---------- Data for processing ----------

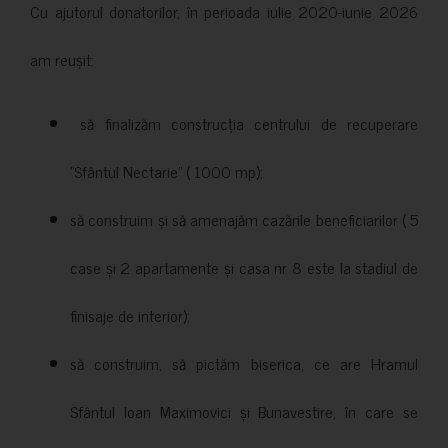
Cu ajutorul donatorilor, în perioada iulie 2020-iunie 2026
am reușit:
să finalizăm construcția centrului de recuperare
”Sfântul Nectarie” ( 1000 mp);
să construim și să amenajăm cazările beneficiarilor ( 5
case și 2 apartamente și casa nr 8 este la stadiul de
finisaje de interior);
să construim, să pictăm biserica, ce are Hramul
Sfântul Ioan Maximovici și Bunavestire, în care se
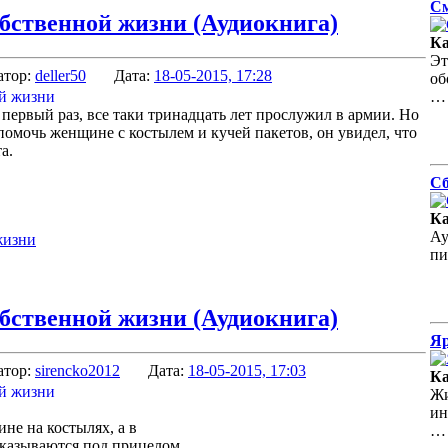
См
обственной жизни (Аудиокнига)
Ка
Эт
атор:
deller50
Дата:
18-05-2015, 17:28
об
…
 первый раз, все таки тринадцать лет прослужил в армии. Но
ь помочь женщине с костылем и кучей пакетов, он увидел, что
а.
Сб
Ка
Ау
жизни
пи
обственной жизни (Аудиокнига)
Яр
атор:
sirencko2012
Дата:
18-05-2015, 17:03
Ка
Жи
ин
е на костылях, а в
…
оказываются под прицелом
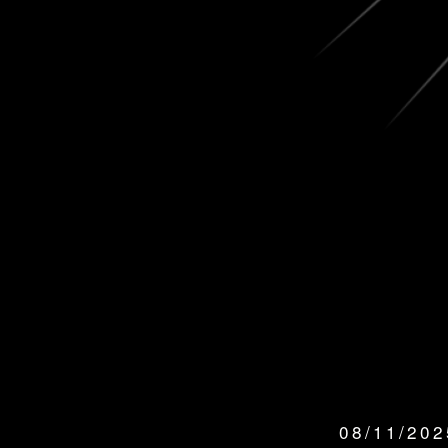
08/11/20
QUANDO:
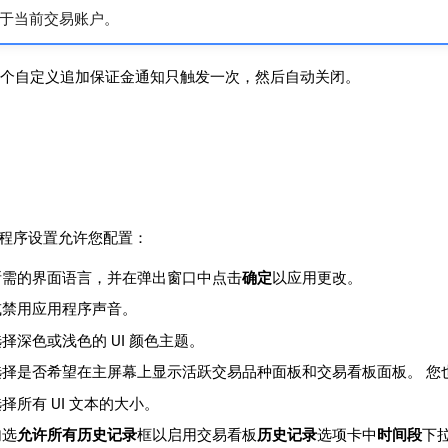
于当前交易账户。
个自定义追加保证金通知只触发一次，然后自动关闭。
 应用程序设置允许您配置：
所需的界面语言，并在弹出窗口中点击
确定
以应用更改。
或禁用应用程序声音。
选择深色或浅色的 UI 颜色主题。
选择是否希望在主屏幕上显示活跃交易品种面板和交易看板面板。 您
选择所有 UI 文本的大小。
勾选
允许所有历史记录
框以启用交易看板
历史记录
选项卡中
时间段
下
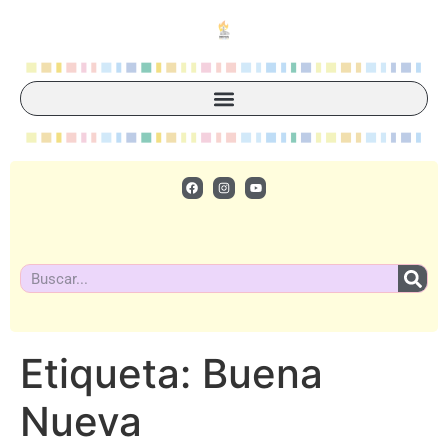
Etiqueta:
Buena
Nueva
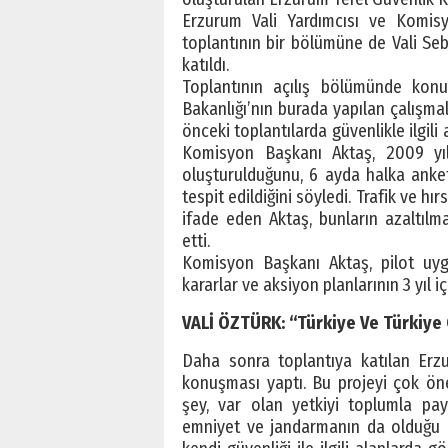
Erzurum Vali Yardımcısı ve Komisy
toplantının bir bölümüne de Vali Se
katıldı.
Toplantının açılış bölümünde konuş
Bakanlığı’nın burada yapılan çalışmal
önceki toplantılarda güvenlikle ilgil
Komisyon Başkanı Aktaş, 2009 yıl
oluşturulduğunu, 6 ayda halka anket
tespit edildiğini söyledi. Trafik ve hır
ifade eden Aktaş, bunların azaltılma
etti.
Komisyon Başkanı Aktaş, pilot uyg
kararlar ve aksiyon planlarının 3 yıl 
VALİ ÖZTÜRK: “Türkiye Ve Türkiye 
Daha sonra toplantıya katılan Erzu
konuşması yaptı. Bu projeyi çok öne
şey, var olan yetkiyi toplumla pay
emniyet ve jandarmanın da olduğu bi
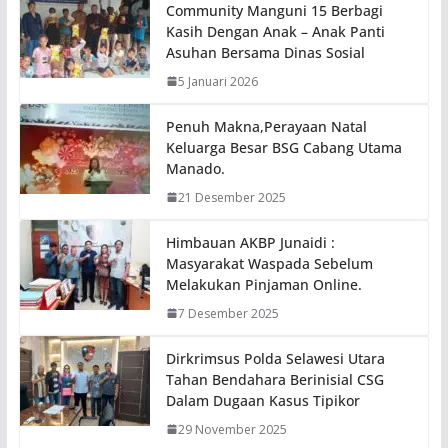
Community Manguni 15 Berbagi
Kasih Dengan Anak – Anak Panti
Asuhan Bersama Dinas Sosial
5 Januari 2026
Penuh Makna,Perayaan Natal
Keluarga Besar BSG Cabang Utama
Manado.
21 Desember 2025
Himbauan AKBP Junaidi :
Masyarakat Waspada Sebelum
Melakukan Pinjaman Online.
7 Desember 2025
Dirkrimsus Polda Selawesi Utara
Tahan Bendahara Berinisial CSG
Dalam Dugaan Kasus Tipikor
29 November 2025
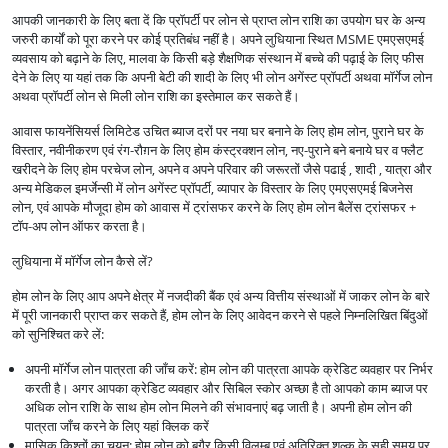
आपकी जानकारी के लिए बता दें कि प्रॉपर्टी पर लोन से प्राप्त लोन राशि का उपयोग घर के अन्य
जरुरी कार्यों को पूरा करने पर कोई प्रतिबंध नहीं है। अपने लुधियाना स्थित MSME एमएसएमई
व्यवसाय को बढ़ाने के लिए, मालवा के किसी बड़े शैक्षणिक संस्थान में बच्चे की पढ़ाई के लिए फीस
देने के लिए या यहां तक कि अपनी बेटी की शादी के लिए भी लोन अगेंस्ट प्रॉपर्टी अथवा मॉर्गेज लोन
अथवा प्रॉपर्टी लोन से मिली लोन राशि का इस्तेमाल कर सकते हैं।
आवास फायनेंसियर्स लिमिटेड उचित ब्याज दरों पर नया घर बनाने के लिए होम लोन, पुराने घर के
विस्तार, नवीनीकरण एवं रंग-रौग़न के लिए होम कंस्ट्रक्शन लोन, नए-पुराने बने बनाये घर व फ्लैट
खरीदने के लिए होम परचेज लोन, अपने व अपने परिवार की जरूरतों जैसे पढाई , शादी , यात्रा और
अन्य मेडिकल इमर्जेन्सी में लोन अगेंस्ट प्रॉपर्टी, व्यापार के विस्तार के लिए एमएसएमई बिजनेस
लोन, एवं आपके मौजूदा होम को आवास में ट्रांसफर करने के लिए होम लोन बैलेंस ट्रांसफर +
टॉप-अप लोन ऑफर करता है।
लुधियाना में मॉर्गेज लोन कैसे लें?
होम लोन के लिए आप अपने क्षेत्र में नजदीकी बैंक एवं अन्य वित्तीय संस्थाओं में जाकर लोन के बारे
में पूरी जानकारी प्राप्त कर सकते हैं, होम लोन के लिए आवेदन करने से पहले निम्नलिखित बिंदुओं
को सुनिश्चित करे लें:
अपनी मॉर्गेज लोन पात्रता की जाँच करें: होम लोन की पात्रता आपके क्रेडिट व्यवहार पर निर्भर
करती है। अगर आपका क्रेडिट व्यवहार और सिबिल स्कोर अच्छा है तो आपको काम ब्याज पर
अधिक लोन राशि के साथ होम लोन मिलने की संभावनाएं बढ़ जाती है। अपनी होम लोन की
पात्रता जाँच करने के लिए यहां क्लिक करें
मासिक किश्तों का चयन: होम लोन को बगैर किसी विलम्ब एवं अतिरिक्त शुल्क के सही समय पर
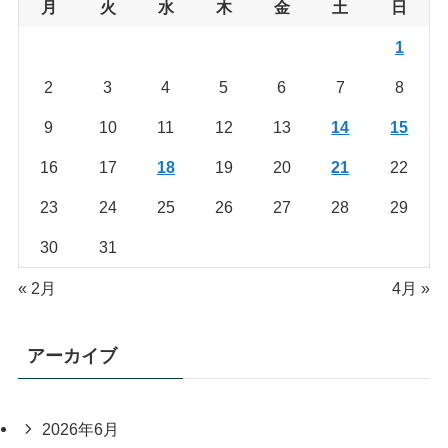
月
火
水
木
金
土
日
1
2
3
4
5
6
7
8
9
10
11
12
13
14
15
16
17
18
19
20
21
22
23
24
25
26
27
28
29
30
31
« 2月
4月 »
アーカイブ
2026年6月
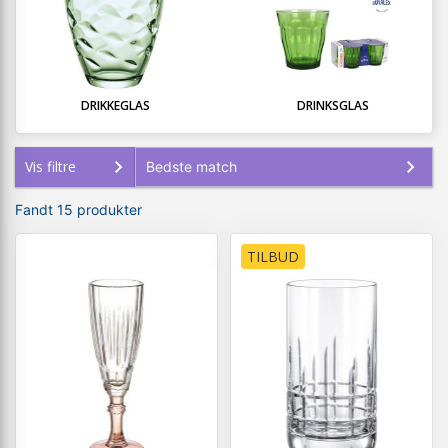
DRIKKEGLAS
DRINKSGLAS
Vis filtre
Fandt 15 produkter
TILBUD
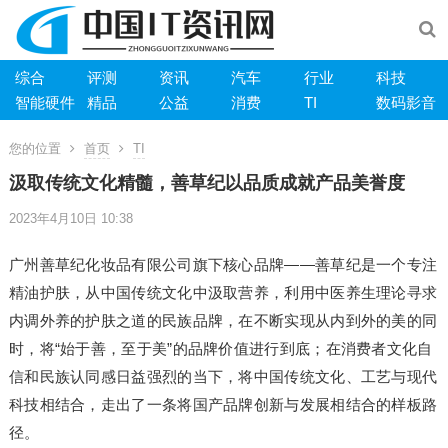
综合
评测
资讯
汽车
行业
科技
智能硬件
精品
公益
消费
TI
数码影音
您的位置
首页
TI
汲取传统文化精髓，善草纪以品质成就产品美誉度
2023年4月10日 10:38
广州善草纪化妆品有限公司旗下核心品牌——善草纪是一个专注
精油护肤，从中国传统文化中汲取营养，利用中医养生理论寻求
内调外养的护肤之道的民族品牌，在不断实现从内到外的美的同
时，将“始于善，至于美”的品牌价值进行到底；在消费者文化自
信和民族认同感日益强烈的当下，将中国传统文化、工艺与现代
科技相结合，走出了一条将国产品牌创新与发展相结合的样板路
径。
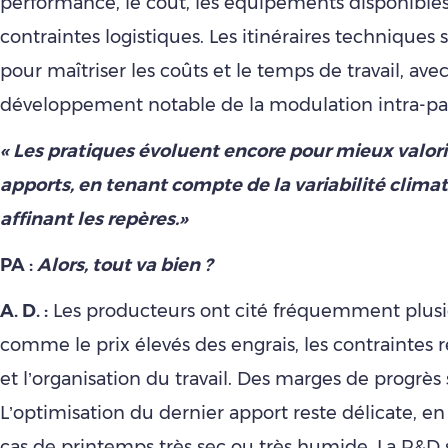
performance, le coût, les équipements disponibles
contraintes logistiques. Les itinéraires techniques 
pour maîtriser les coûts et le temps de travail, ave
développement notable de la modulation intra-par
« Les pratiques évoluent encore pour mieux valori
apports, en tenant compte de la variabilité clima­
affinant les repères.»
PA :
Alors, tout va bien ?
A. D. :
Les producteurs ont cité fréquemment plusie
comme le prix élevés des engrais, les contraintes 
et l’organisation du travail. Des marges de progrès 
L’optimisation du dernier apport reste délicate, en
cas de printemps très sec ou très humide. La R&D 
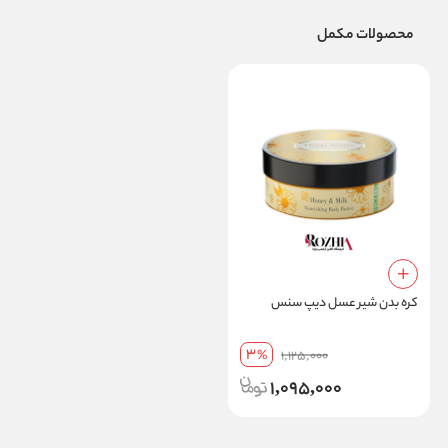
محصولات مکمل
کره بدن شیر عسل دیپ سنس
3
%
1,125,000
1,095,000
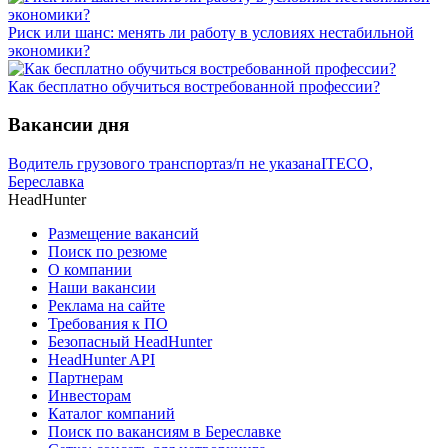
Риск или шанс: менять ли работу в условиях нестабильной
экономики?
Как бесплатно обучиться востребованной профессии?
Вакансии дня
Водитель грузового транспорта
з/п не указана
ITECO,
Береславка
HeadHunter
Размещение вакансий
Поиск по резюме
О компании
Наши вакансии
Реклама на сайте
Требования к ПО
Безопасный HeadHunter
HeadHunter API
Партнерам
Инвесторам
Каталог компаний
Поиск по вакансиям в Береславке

----------

> _Directions for this task_: Copy the entries above verbatim. Pictures do not belong in the copy.

> _Solution below_:
Cu ajutorul donatorilor, în perioada iulie 2020-iunie 2026
am reușit:
să finalizăm construcția centrului de recuperare
”Sfântul Nectarie” ( 1000 mp);
să construim și să amenajăm cazările beneficiarilor ( 5
case și 2 apartamente și casa nr 8 este la stadiul de
finisaje de interior);
să construim, să pictăm biserica, ce are Hramul
Sfântul Ioan Maximovici și Bunavestire, în care se
См
обственной жизни (Аудиокнига)
Ка
Эт
атор:
deller50
Дата:
18-05-2015, 17:28
об
…
 первый раз, все таки тринадцать лет прослужил в армии. Но
ь помочь женщине с костылем и кучей пакетов, он увидел, что
а.
Сб
Ка
Ау
жизни
пи
обственной жизни (Аудиокнига)
Яр
атор:
sirencko2012
Дата:
18-05-2015, 17:03
Ка
Жи
ин
е на костылях, а в
…
оказываются под прицелом
08/11/20
QUANDO:
于当前交易账户。
个自定义追加保证金通知只触发一次，然后自动关闭。
 应用程序设置允许您配置：
所需的界面语言，并在弹出窗口中点击
确定
以应用更改。
或禁用应用程序声音。
选择深色或浅色的 UI 颜色主题。
选择是否希望在主屏幕上显示活跃交易品种面板和交易看板面板。 您
选择所有 UI 文本的大小。
勾选
允许所有历史记录
框以启用交易看板
历史记录
选项卡中
时间段
下
Etiqueta:
Buena
Nueva
Erzurum Vali Yardımcısı ve Komisy
toplantının bir bölümüne de Vali Se
katıldı.
Toplantının açılış bölümünde konuş
Bakanlığı’nın burada yapılan çalışmal
önceki toplantılarda güvenlikle ilgil
Komisyon Başkanı Aktaş, 2009 yıl
oluşturulduğunu, 6 ayda halka anket
tespit edildiğini söyledi. Trafik ve hır
ifade eden Aktaş, bunların azaltılma
etti.
Komisyon Başkanı Aktaş, pilot uyg
kararlar ve aksiyon planlarının 3 yıl 
VALİ ÖZTÜRK: “Türkiye Ve Türkiye 
Daha sonra toplantıya katılan Erzu
konuşması yaptı. Bu projeyi çok öne
şey, var olan yetkiyi toplumla pay
emniyet ve jandarmanın da olduğu bi
Community Manguni 15 Berbagi
Kasih Dengan Anak – Anak Panti
Asuhan Bersama Dinas Sosial
5 Januari 2026
Penuh Makna,Perayaan Natal
Keluarga Besar BSG Cabang Utama
Manado.
21 Desember 2025
Himbauan AKBP Junaidi :
Masyarakat Waspada Sebelum
Melakukan Pinjaman Online.
7 Desember 2025
Dirkrimsus Polda Selawesi Utara
Tahan Bendahara Berinisial CSG
Dalam Dugaan Kasus Tipikor
29 November 2025
आपकी जानकारी के लिए बता दें कि प्रॉपर्टी पर लोन से प्राप्त लोन राशि का उपयोग घर के अन्य
जरुरी कार्यों को पूरा करने पर कोई प्रतिबंध नहीं है। अपने लुधियाना स्थित MSME एमएसएमई
व्यवसाय को बढ़ाने के लिए, मालवा के किसी बड़े शैक्षणिक संस्थान में बच्चे की पढ़ाई के लिए फीस
देने के लिए या यहां तक कि अपनी बेटी की शादी के लिए भी लोन अगेंस्ट प्रॉपर्टी अथवा मॉर्गेज लोन
अथवा प्रॉपर्टी लोन से मिली लोन राशि का इस्तेमाल कर सकते हैं।
आवास फायनेंसियर्स लिमिटेड उचित ब्याज दरों पर नया घर बनाने के लिए होम लोन, पुराने घर के
विस्तार, नवीनीकरण एवं रंग-रौग़न के लिए होम कंस्ट्रक्शन लोन, नए-पुराने बने बनाये घर व फ्लैट
खरीदने के लिए होम परचेज लोन, अपने व अपने परिवार की जरूरतों जैसे पढाई , शादी , यात्रा और
अन्य मेडिकल इमर्जेन्सी में लोन अगेंस्ट प्रॉपर्टी, व्यापार के विस्तार के लिए एमएसएमई बिजनेस
लोन, एवं आपके मौजूदा होम को आवास में ट्रांसफर करने के लिए होम लोन बैलेंस ट्रांसफर +
टॉप-अप लोन ऑफर करता है।
लुधियाना में मॉर्गेज लोन कैसे लें?
होम लोन के लिए आप अपने क्षेत्र में नजदीकी बैंक एवं अन्य वित्तीय संस्थाओं में जाकर लोन के बारे
में पूरी जानकारी प्राप्त कर सकते हैं, होम लोन के लिए आवेदन करने से पहले निम्नलिखित बिंदुओं
को सुनिश्चित करे लें:
अपनी मॉर्गेज लोन पात्रता की जाँच करें: होम लोन की पात्रता आपके क्रेडिट व्यवहार पर निर्भर
करती है। अगर आपका क्रेडिट व्यवहार और सिबिल स्कोर अच्छा है तो आपको काम ब्याज पर
अधिक लोन राशि के साथ होम लोन मिलने की संभावनाएं बढ़ जाती है। अपनी होम लोन की
पात्रता जाँच करने के लिए यहां क्लिक करें
मासिक किश्तों का चयन: होम लोन को बगैर किसी विलम्ब एवं अतिरिक्त शुल्क के सही समय पर
月
火
水
木
金
土
日
1
2
3
4
5
6
7
8
9
10
11
12
13
14
15
16
17
18
19
20
21
22
23
24
25
26
27
28
29
30
31
« 2月
4月 »
アーカイブ
2026年6月
DRIKKEGLAS
DRINKSGLAS
Vis filtre
Fandt 15 produkter
TILBUD
综合
评测
资讯
汽车
行业
科技
智能硬件
精品
公益
消费
TI
数码影音
您的位置
首页
TI
汲取传统文化精髓，善草纪以品质成就产品美誉度
2023年4月10日 10:38
广州善草纪化妆品有限公司旗下核心品牌——善草纪是一个专注
精油护肤，从中国传统文化中汲取营养，利用中医养生理论寻求
内调外养的护肤之道的民族品牌，在不断实现从内到外的美的同
时，将“始于善，至于美”的品牌价值进行到底；在消费者文化自
信和民族认同感日益强烈的当下，将中国传统文化、工艺与现代
科技相结合，走出了一条将国产品牌创新与发展相结合的样板路
径。
performance, le coût, les équipements disponibles
contraintes logistiques. Les itinéraires techniques 
pour maîtriser les coûts et le temps de travail, ave
développement notable de la modulation intra-par
« Les pratiques évoluent encore pour mieux valori
apports, en tenant compte de la variabilité clima­
affinant les repères.»
PA :
Alors, tout va bien ?
A. D. :
Les producteurs ont cité fréquemment plusie
comme le prix élevés des engrais, les contraintes 
et l’organisation du travail. Des marges de progrès 
L’optimisation du dernier apport reste délicate, en
cas de printemps très sec ou très humide. La R&D 
محصولات مکمل
کره بدن شیر عسل دیپ سنس
3
%
1,125,000
1,095,000
Риск или шанс: менять ли работу в условиях нестабильной
экономики?
Как бесплатно обучиться востребованной профессии?
Вакансии дня
Водитель грузового транспорта
з/п не указана
ITECO,
Береславка
HeadHunter
Размещение вакансий
Поиск по резюме
О компании
Наши вакансии
Реклама на сайте
Требования к ПО
Безопасный HeadHunter
HeadHunter API
Партнерам
Инвесторам
Каталог компаний
Поиск по вакансиям в Береславке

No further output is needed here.